Critics leaked a police memo about Slom Bro’s Taylor


A leaked Luzville Metro Police Department memo shows investigators found more evidence than previously linked to the main target of the Brexit Taylor and drug investigation that led to police shooting and killing him at night.

But the memo was written a few weeks after Taylor’s death and includes details that were not provided to the judge in the search and application rent application as well as evidence that came to light after his death – prompting Tyler to slam him as an attempt to give Taylor. doing. Justify a deadly police raid.

The leaked memo, obtained by NBC News, showed why officers sought a warrant for entry into Taylor’s apartment, but said nothing about the use of inflammatory or other potential violations of Lewisville Police Department policy, such as the blind firing of bullets into neighboring apartments.
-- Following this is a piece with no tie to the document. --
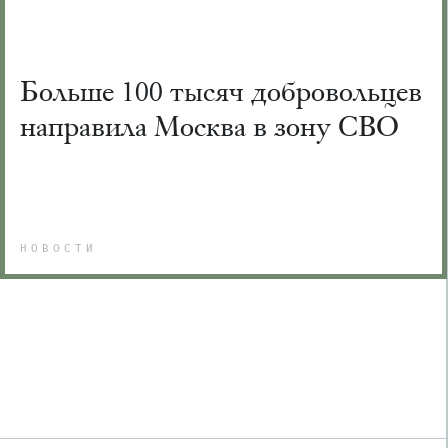
Больше 100 тысяч добровольцев
направила Москва в зону СВО
НОВОСТИ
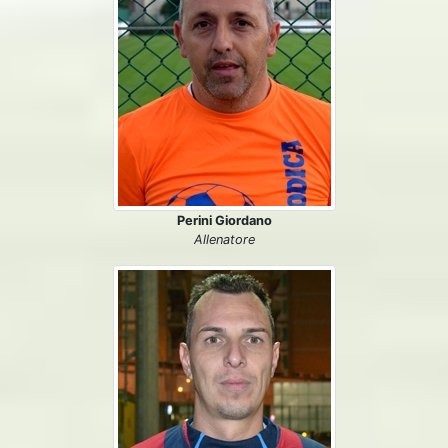
Perini Giordano
Allenatore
“Brona Taylor’s death was a tragedy. Period, “said Louisville Mayor Greg Fisher, who called the leak” an attempt to influence opinion and influence. “

Fischer added, “There is negligence for this information, which represents only a small part of the whole investigation, can be shared with the media while the criminal process is ongoing,” Fisher added.

Brona Taylor.Family photo

Taylor, a 26-year-old technician in the emergency room, was killed just after midnight on March 13 when officers executing a search warrant broke down his door.

Taylor’s boyfriend, Kenneth Waker, strikes an officer, shooting him in the front door. He said he believes it is a domestic aggression. Police fired, hitting Taylor five times.

Both the FBI and the Kentucky Attorney General are investigating the shooting.

Taylor, who has no criminal record, knows Detective Glover by drug investigation targets, according to a police memo written by a detective when she was in her early 20s.

The 39-page memo contains new information on Taylor’s glover bond after his arrest in 2017. When he was re-arrested in January 2020, the memo shows that he had called Taylor out of prison at least three times. In a call, Taylor told Glover that it was stressful for him when he was around because of his interactions with the police.

When Glover’s car was parked in mid-February, he filed a complaint against a police officer and used Taylor’s phone number as his contact point, according to the memo.

Taylor was assassinated a month later.

The undated memo, first reported by the Louisville Courier-Journal, contains information from a May memo, showing that a police document has not been determined for at least two months after the fatal shooting.

“At a time when people were being reassured that the department was conducting a full and impartial investigation into Brano’s murder, [the department] Sam Aguirre, a lawyer for Terror’s family, said he was actually preparing a lengthy, unilateral report on matters his officers were unaware of.

At a press conference last week, Louisville Metro Police Department Interim Chief Robert Schroeder called the investigation “not a help taken” and “irrelevant to our goal of achieving justice, peace and healing for our community.”

The police department did not respond to a question as to why the memo was written.

Questions have been raised about whether the warrant used to enter Taylor’s apartment is valid. The memo suggests police had more information linking Taylor and Glover than presented in court.

But legal experts said the leaked document does not answer the key questions that have been raised around the case: whether police announced who they were when they entered the apartment apartment, whether force was appropriate and other aspects of the police department’s policy. There have also been violations.

“These questions are crucial to the investigation,” said Christopher Slobogin, director of the Vanderbilt Law School’s criminal justice program.

“You need a probable reason to get a warrant to get into the house – it doesn’t mean you’re set,” Slobogin said.

“You still need to execute the warrant properly,” he added. “You still have to knock and declare, or use excessive force and declare.

“Police knocking on doors and declaring themselves have a long history of English common law,” said Lan Lan Rosenstein, an associate professor at the University of Minnesota Law School.

“Houses are sacred places. We want to give people a measure of pride. “Everyone has a chance to calm down,” said Rosenstein, a constitutional law expert.

Rosenstein said police could maintain a surprise element in some cases, if they are looking for evidence that could be destroyed or they believe delays could pose a security risk. But Rosenstein said they should still disclose themselves – for their own safety and that of others.

“It’s not helpful to be tough without advertising,” he said.

New information from the leaked memo includes the transcript of prisonhouse phone calls between Glover and the mother of her child after Taylor’s murder.

In a call, Glover suggests that Taylor may have kept the money for her.

“Bray went down like his 15 (grand), she had the $ 8 (grand) I gave her the other day and she chose another $ 6 grand,” Glover told the mother of her child, according to the children’s acquisition.

According to a search warrant inventory document obtained by NBC News, police found no drugs or money inside Taylor’s apartment.

In an interview with the Courier-Journal last week, Glover denied that Taylor always kept money for her.

Glover’s attorney Scott Bart told NBC News that his clients have long maintained that “Brauno Taylor has nothing to do with any drug dealing.”